Māori vaccination effort goes door-to-door in Taranaki

10:05 pm on 25 November 2021

Groups of rangatahi are going door-to-door in towns and suburbs with high Māori populations in Taranaki in an effort to boost flagging vaccination rates.

Stephanie Kettle

Stephanie Kettle Photo: Robin Martin

About 77 percent of Taranaki Māori have had a first dose, but only 61 percent are fully vaccinated.

That compares to 89 and 78 percent respectively for the general population.

RNZ joined Stephanie Kettle of a kaiārahi or connectors group as they door knocked in Waitara.

She explained their approach.

"So we're just going around doing a covid-19 recovery response. Just checking up on our local whanau in Waitara and seeing how they are doing.

"Just their general well-being and welfare of their home and double-checking if they've had their vaccinations, and if not finding out some of their reasons for that and whether we can assist with those."

The 36-year-old said the response so far had been great.

"To start off with we were a bit hesitant and unsure about how it was going to go, but it's been a real good positive experience for us I've found.

"The majority of our Waitara community have got their vaccinations and those that haven't were still willing to have those conversations if they were unsure."

Stephanie Kettle outlines the kaiārahi group's work to Carmen Russell and daughter Elsie Teranga.

Stephanie Kettle outlines the kaiārahi group's work to Carmen Russell and daughter Elsie Teranga. Photo: Robin Martin

Kettle said it made a difference that the messages were being delivered by people born and bred in Waitara.

Carmel Russell, who was home with her three-year-old daughter Elsie Teranga, was one of those that came to their door.

She was vaccinated, but appreciated the call anyhow.

"Yeah I was kinda surprised that they came around, but it also felt really nice that people were out there caring for us, you know, someone was keeping an eye on us."

Russell reckoned this kind of approach could help reach the unvaccinated.

"I think people need conversations and quite personal conversations to work out their status on it I think.

"I do think it will work and I think it needs to be people from the community and possibly the groups that are less vaccinated need to be talking to each other to make it happen."

At 19, Awanuiarangi Wano was one of the youngest kaiārahi.

He said he could offer something different to the vaccine rollout.

"A different view and a different was of talking to them I would say, so coming in from a different angle as you trying to approach them.

"A different voice instead of always listening to the same voice, so I think having a younger person that has experience it [vaccination] and has gone through it is really important for them to see."

He reckoned it was easier for him to challenge another young person about disinformation that they'd picked up online.

Emere Wano

Emere Wano Photo: Robin Martin

Emere Wano is a member of the Nga iwi o Taranaki covid recovery group - Te Aranga - which are supporting the kaiārahi groups.

They are also operating in Ōpunake and Okato, and will soon start up in the New Plymouth suburbs of Spotswood and Marfell.

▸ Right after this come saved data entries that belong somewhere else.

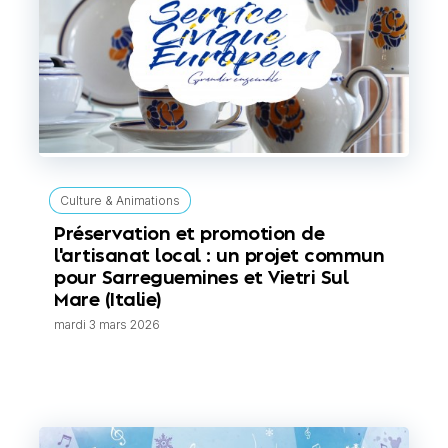
Culture & Animations
Préservation et promotion de
l'artisanat local : un projet commun
pour Sarreguemines et Vietri Sul
Mare (Italie)
mardi 3 mars 2026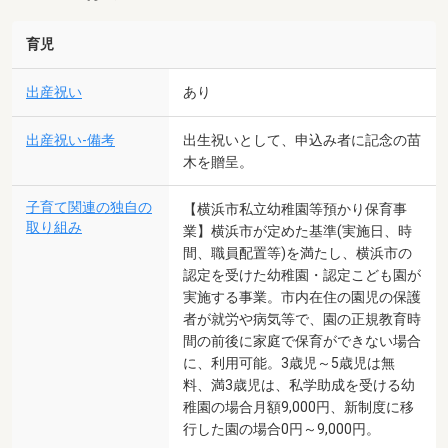
育児
出産祝い
あり
出産祝い-備考
出生祝いとして、申込み者に記念の苗
木を贈呈。
子育て関連の独自の
【横浜市私立幼稚園等預かり保育事
取り組み
業】横浜市が定めた基準(実施日、時
間、職員配置等)を満たし、横浜市の
認定を受けた幼稚園・認定こども園が
実施する事業。市内在住の園児の保護
者が就労や病気等で、園の正規教育時
間の前後に家庭で保育ができない場合
に、利用可能。3歳児～5歳児は無
料、満3歳児は、私学助成を受ける幼
稚園の場合月額9,000円、新制度に移
行した園の場合0円～9,000円。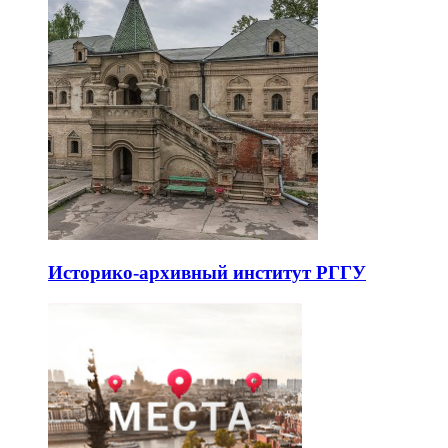
Историко-архивный институт РГГУ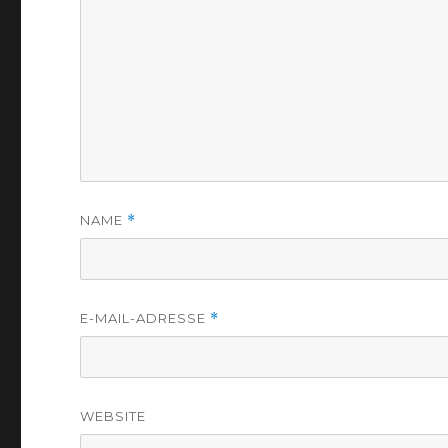
NAME
*
E-MAIL-ADRESSE
*
WEBSITE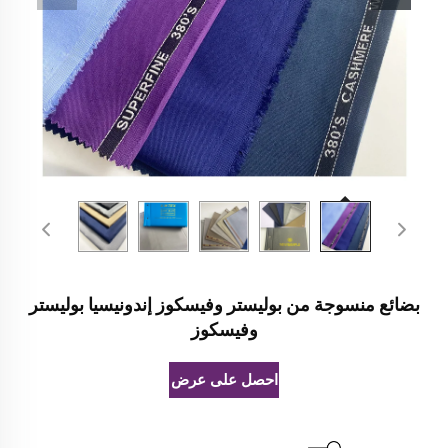
بضائع منسوجة من بوليستر وفيسكوز إندونيسيا بوليستر
وفيسكوز
احصل على عرض أسعار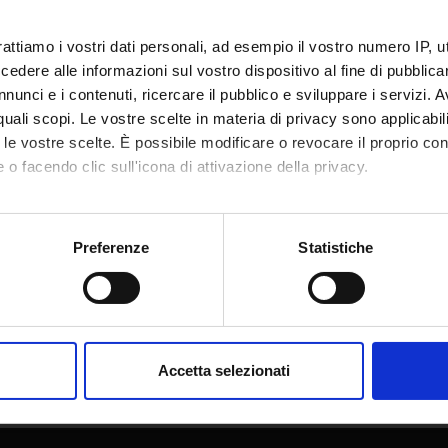
rattiamo i vostri dati personali, ad esempio il vostro numero IP, 
dere alle informazioni sul vostro dispositivo al fine di pubblica
nunci e i contenuti, ricercare il pubblico e sviluppare i servizi. A
r quali scopi. Le vostre scelte in materia di privacy sono applicabi
to le vostre scelte. È possibile modificare o revocare il proprio 
 o facendo clic sull'icona di attivazione della privacy.
mo anche:
oni sulla tua posizione geografica, con un'approssimazione di qu
Preferenze
Statistiche
spositivo, scansionandolo attivamente alla ricerca di caratteristich
Condividi
aborati i tuoi dati personali e imposta le tue preferenze nella
s
consenso in qualsiasi momento dalla Dichiarazione sui cookie.
Accetta selezionati
nalizzare contenuti ed annunci, per fornire funzionalità dei socia
inoltre informazioni sul modo in cui utilizzi il nostro sito con i n
icità e social media, i quali potrebbero combinarle con altre inform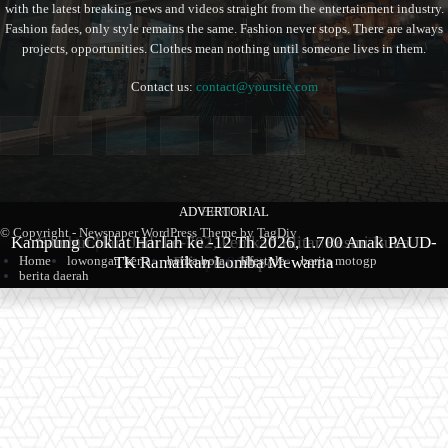
with the latest breaking news and videos straight from the entertainment industry.
Fashion fades, only style remains the same. Fashion never stops. There are always
projects, opportunities. Clothes mean nothing until someone lives in them.
Contact us:
contact@yoursite.com
ADVERTORIAL
BERITA
BERITA
© Copyright - Newspaper WordPress Theme by TagDiv
Kampung Coklat Harlah ke -12 Th 2026, 1.700 Anak PAUD-
Produk Kopi Premium Asal Wonodadi Ramaikan Blitarian
Sambut Hari Jadi ke-702, Pemkab Blitar Resmi Buka
TK Ramaikan Lomba Mewarna
Blitarian Expo
Expo 2026
Home
lowongan kerja
berita bola
lifestyle
berita motogp
berita daerah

Wano said they were a joint initiative involving the region's Maori health providers, the district health board and Pinnacle Health, and now had access to street-by-street data, which was allowing them to target their efforts reaching unvaccinated Māori and Pakeha.

"And that focus is on not so much those that are not interested. We're not even going there now. We're focused on those that are interested, but haven't made that final shift yet.

"And that for us - from the data that we've been collecting - is about 15 or 16 percent, so that's still a really good percentage of people here in Waitara we can still reach."

Wano said the vaccination was only one thrust of the kaiārahi's work.

"There all about whanau well-being, so the message is about taking care of our community and for us there's not discrimination about whether that's Māori or Pakeha.

"Yes, our goal is to raise the vaccination rate for Māori, but we don't discriminate we're about community well-being."

She said the reaction had largely been positive.

"It's fair to say people are genuinely grateful that someone cares because our conversation is not purely about the vaccination it's about well being.

"You've got your two percent that are not so good, but our team are really good they just say 'kei te pai, thank you' and they leave."

Wano said there were many reasons why people had not got vaccinated.

"There's a lot of apathy still. That, yes, it's been in Stratford but it's not here. It's not going to touch me.

"And there's a proportion that are I'm not doing it because it's a mandate and I think that's challenging, so it's a range of things. Some of it is because of access. Some genuinely don't have access, don't have cars."

Wano said the outreach approach was working with small numbers making the decision to get vaccinated everyday.

She was hopeful that the remaining 2005 first doses necessary for Māori to hit the 90 percent milestone could be delivered.